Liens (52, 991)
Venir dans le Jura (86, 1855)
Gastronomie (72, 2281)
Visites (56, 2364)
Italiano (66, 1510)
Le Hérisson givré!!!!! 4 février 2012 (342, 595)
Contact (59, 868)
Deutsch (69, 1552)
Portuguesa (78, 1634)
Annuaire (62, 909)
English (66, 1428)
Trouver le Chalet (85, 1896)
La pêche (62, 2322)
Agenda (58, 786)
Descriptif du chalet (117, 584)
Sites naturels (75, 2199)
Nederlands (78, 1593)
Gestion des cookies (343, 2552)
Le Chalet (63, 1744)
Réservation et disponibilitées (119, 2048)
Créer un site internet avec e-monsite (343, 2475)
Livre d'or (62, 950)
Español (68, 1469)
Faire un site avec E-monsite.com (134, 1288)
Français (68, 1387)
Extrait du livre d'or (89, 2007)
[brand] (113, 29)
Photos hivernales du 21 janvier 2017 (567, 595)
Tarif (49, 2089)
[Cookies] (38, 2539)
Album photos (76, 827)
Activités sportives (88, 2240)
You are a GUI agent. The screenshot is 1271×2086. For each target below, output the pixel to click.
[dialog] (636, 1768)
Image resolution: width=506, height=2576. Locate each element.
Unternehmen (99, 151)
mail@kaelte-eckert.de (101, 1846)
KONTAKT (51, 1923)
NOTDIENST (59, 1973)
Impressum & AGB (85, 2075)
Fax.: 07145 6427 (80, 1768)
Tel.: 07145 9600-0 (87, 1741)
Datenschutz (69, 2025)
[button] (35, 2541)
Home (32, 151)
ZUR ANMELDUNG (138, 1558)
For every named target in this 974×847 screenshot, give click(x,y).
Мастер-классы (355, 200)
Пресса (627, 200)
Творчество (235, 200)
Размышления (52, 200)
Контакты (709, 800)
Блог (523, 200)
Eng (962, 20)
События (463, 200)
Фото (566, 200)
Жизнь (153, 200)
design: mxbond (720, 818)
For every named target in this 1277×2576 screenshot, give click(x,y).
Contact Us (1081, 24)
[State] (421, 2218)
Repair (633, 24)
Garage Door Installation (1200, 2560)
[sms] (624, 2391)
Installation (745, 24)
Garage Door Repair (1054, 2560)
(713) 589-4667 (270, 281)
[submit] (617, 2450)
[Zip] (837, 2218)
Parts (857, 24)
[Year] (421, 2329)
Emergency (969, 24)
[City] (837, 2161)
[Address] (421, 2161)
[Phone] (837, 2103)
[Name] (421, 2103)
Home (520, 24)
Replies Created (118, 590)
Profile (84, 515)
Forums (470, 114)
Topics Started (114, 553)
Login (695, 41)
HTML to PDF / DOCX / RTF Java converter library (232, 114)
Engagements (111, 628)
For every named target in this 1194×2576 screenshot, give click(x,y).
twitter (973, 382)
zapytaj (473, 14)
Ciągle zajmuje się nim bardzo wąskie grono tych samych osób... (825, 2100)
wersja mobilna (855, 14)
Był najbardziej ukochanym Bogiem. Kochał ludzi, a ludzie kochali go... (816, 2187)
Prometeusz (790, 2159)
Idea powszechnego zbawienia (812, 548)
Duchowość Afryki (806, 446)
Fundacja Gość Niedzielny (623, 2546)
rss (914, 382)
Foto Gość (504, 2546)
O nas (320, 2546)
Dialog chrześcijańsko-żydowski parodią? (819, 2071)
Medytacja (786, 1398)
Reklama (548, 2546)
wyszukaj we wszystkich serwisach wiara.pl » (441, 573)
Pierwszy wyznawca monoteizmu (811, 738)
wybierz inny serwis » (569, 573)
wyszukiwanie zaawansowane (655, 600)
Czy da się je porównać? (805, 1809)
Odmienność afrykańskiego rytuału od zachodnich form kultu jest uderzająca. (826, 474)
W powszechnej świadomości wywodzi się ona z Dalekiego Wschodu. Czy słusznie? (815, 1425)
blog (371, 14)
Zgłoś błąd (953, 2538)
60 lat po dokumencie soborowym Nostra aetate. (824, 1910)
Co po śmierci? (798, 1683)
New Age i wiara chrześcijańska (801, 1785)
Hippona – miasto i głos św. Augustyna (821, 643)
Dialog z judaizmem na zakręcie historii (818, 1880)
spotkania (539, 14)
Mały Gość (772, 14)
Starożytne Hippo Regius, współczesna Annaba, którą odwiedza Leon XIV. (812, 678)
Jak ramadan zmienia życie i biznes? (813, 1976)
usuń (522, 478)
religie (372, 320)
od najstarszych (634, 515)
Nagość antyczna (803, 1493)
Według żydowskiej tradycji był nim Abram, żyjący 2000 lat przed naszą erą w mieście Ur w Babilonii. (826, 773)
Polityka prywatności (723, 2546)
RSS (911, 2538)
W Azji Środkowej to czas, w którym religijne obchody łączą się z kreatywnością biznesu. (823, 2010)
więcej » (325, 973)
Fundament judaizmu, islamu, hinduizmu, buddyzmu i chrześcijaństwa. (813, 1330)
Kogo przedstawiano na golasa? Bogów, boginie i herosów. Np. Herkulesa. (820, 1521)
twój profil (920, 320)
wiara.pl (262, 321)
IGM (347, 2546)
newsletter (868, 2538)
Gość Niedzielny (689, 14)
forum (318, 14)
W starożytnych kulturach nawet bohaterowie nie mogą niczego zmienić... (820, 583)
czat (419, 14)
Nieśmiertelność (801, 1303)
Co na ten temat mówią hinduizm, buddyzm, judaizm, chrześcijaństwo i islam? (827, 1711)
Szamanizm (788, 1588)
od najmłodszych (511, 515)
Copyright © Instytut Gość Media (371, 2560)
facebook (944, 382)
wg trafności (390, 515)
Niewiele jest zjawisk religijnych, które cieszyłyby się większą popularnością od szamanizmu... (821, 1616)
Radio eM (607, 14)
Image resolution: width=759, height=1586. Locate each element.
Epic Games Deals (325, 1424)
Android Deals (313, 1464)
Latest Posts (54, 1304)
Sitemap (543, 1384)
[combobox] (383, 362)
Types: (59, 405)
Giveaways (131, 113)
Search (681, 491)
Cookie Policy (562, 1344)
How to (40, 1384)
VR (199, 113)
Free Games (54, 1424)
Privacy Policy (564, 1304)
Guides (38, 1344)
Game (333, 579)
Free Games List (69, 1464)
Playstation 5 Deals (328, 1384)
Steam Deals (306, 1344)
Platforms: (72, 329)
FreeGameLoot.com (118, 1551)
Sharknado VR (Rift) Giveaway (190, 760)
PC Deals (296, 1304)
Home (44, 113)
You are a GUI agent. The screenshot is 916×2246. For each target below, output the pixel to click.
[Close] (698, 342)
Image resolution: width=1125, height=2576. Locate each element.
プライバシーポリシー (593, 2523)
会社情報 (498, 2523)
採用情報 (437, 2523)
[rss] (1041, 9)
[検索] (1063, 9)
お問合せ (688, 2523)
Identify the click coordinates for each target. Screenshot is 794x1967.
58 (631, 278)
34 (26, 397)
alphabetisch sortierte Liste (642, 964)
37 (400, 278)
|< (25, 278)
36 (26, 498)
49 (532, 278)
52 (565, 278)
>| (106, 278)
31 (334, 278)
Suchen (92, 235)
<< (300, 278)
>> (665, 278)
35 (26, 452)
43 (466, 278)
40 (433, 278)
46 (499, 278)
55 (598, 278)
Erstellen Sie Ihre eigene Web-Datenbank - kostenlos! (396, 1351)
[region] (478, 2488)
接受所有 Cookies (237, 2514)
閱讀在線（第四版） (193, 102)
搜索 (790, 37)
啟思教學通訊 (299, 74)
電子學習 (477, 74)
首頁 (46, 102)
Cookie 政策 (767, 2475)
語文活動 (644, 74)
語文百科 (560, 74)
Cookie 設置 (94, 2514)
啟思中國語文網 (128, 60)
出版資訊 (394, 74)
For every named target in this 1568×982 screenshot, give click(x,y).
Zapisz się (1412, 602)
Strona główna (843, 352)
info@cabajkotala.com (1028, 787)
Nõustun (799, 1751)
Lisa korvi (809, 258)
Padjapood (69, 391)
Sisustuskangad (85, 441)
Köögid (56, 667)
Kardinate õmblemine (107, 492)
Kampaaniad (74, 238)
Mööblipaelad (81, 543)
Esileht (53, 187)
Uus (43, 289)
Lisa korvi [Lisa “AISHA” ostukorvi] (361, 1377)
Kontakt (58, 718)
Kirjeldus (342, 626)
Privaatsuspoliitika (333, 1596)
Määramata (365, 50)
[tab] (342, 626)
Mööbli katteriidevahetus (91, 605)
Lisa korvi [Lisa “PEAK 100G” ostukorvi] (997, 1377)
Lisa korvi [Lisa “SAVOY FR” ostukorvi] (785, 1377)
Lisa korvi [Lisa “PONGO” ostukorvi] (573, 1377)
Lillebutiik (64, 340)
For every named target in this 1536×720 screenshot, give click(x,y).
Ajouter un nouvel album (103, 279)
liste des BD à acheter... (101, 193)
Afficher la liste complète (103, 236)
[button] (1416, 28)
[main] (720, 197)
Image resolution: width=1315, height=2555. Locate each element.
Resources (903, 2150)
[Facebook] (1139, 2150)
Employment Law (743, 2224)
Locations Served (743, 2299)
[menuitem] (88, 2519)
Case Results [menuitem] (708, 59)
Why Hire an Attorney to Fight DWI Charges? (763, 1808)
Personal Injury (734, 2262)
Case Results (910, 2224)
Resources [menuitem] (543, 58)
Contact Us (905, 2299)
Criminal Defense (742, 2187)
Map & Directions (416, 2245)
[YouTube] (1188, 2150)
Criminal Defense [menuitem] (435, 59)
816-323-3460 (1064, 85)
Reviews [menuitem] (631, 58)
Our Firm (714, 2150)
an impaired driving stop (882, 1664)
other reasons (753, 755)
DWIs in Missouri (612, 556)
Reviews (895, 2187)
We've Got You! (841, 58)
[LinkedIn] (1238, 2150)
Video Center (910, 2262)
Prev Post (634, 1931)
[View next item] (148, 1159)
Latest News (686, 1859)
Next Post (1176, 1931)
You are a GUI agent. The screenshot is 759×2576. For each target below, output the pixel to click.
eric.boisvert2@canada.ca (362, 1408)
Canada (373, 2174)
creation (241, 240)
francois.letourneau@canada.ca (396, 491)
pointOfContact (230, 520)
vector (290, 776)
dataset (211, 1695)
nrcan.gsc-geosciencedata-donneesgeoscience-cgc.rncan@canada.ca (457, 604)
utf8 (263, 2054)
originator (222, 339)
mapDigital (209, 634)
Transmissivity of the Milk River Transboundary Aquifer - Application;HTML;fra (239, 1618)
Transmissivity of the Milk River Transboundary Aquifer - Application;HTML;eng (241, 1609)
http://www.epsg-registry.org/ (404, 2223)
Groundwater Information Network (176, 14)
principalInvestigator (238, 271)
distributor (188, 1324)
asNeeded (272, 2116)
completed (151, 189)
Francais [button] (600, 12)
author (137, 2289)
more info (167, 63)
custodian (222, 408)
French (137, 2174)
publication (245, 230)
____
I'd like an exact copy of the lines above, from the very first one through the line that contains "События (463, 200)", with nothing else added.

• RESULT:
Liens (52, 991)
Venir dans le Jura (86, 1855)
Gastronomie (72, 2281)
Visites (56, 2364)
Italiano (66, 1510)
Le Hérisson givré!!!!! 4 février 2012 (342, 595)
Contact (59, 868)
Deutsch (69, 1552)
Portuguesa (78, 1634)
Annuaire (62, 909)
English (66, 1428)
Trouver le Chalet (85, 1896)
La pêche (62, 2322)
Agenda (58, 786)
Descriptif du chalet (117, 584)
Sites naturels (75, 2199)
Nederlands (78, 1593)
Gestion des cookies (343, 2552)
Le Chalet (63, 1744)
Réservation et disponibilitées (119, 2048)
Créer un site internet avec e-monsite (343, 2475)
Livre d'or (62, 950)
Español (68, 1469)
Faire un site avec E-monsite.com (134, 1288)
Français (68, 1387)
Extrait du livre d'or (89, 2007)
[brand] (113, 29)
Photos hivernales du 21 janvier 2017 (567, 595)
Tarif (49, 2089)
[Cookies] (38, 2539)
Album photos (76, 827)
Activités sportives (88, 2240)
You are a GUI agent. The screenshot is 1271×2086. For each target below, output the pixel to click.
[dialog] (636, 1768)
Image resolution: width=506, height=2576. Locate each element.
Unternehmen (99, 151)
mail@kaelte-eckert.de (101, 1846)
KONTAKT (51, 1923)
NOTDIENST (59, 1973)
Impressum & AGB (85, 2075)
Fax.: 07145 6427 (80, 1768)
Tel.: 07145 9600-0 (87, 1741)
Datenschutz (69, 2025)
[button] (35, 2541)
Home (32, 151)
ZUR ANMELDUNG (138, 1558)
For every named target in this 974×847 screenshot, give click(x,y).
Мастер-классы (355, 200)
Пресса (627, 200)
Творчество (235, 200)
Размышления (52, 200)
Контакты (709, 800)
Блог (523, 200)
Eng (962, 20)
События (463, 200)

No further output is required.